* _Exercise_: Find the line below with "Nomes Masculinos" and the line with "THIRARD utilise des". Output them and the lines between, exactly, but not the pictures.

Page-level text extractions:

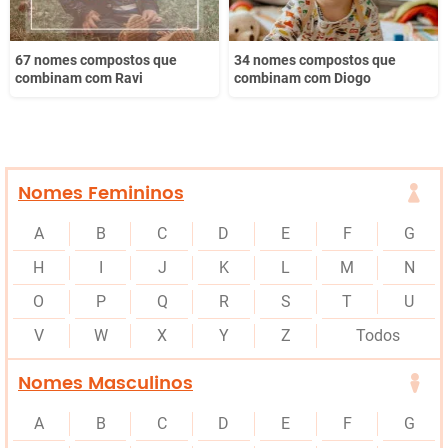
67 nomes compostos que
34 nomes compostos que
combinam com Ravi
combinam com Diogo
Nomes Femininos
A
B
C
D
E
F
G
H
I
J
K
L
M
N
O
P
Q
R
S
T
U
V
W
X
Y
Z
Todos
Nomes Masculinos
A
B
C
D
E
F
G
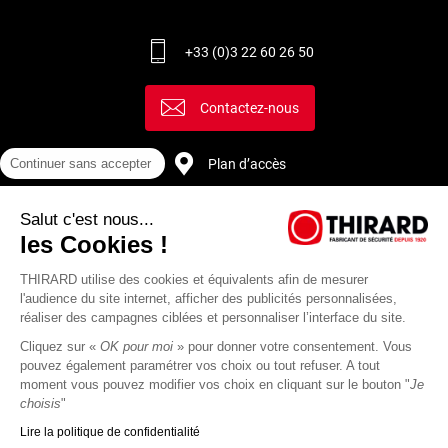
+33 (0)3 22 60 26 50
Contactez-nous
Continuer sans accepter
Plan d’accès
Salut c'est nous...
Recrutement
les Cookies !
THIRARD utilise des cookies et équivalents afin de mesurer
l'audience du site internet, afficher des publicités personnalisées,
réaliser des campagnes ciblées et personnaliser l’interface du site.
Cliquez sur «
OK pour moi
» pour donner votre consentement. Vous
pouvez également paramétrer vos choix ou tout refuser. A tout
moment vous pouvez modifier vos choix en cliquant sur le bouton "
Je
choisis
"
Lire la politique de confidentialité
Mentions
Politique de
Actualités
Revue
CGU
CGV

--

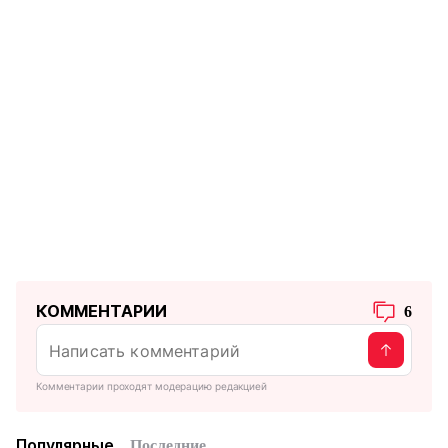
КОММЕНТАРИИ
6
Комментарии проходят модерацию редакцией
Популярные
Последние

--

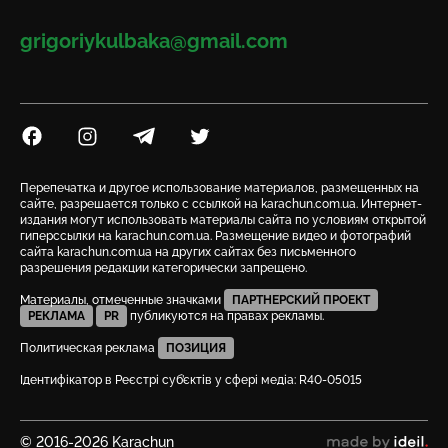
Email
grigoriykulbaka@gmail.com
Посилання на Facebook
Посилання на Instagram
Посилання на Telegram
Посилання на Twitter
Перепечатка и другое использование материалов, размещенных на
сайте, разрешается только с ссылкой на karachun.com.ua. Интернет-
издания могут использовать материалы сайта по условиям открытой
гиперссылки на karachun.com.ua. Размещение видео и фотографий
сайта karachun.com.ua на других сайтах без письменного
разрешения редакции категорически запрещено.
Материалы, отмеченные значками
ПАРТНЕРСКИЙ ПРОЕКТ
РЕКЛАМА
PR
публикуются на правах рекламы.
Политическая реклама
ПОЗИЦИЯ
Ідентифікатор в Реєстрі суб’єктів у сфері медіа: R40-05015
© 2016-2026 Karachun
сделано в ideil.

* _Task response_:
Nomes Masculinos
A
B
C
D
E
F
G
+33 (0)3 22 60 26 50
Contactez-nous
Continuer sans accepter
Plan d’accès
Salut c'est nous...
Recrutement
les Cookies !
THIRARD utilise des cookies et équivalents afin de mesurer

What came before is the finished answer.